Along with internships that give students hands-on experience in the workplace, Soria is also an advocate of making learning fun.
“In mortuary we would have ‘HBO Six-Feet Under’ pizza parties and discuss how the show relates to reality,” he said. “It was a way to take something so serious and delicate make it fun for students. I wanted to see how you can do that in other programs as well.”
In his new role, Soria looks forward to increasing programming on the Michigan City campus, which currently offers hospitality administration, business administration, medical assisting, liberal arts and sciences plus a few courses from other Ivy Tech Community College programs.

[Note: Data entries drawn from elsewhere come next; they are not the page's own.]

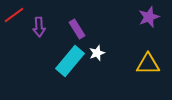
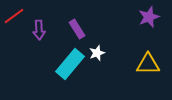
red line: moved 1 px down
purple arrow: moved 3 px down
cyan rectangle: moved 3 px down
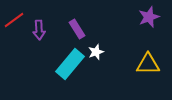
red line: moved 4 px down
white star: moved 1 px left, 1 px up
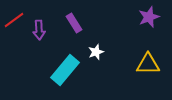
purple rectangle: moved 3 px left, 6 px up
cyan rectangle: moved 5 px left, 6 px down
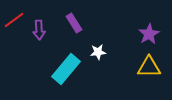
purple star: moved 17 px down; rotated 10 degrees counterclockwise
white star: moved 2 px right; rotated 14 degrees clockwise
yellow triangle: moved 1 px right, 3 px down
cyan rectangle: moved 1 px right, 1 px up
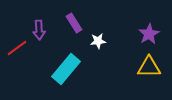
red line: moved 3 px right, 28 px down
white star: moved 11 px up
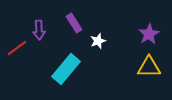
white star: rotated 14 degrees counterclockwise
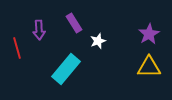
red line: rotated 70 degrees counterclockwise
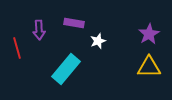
purple rectangle: rotated 48 degrees counterclockwise
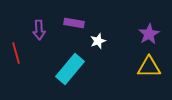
red line: moved 1 px left, 5 px down
cyan rectangle: moved 4 px right
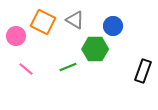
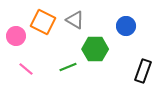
blue circle: moved 13 px right
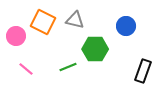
gray triangle: rotated 18 degrees counterclockwise
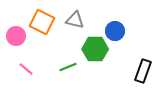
orange square: moved 1 px left
blue circle: moved 11 px left, 5 px down
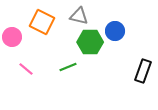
gray triangle: moved 4 px right, 4 px up
pink circle: moved 4 px left, 1 px down
green hexagon: moved 5 px left, 7 px up
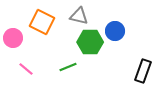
pink circle: moved 1 px right, 1 px down
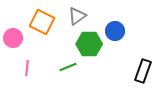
gray triangle: moved 2 px left; rotated 48 degrees counterclockwise
green hexagon: moved 1 px left, 2 px down
pink line: moved 1 px right, 1 px up; rotated 56 degrees clockwise
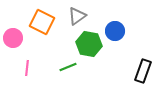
green hexagon: rotated 10 degrees clockwise
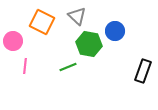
gray triangle: rotated 42 degrees counterclockwise
pink circle: moved 3 px down
pink line: moved 2 px left, 2 px up
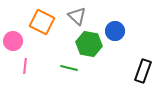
green line: moved 1 px right, 1 px down; rotated 36 degrees clockwise
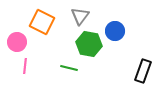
gray triangle: moved 3 px right; rotated 24 degrees clockwise
pink circle: moved 4 px right, 1 px down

“Our students can take advantage of all the articulations and partnerships across the region and state by taking there general ed classes close to home,” he said. “I’ve also been meeting with the superintendents of LaPorte and Michigan City schools in our efforts to strengthen dual-credit offerings for high school students and aggressively pursuing opportunities for students in logistics management so they will be prepared for the new jobs in distribution, transportation and logistics at the Thomas Rose Industrial Park being developed in LaPorte County.”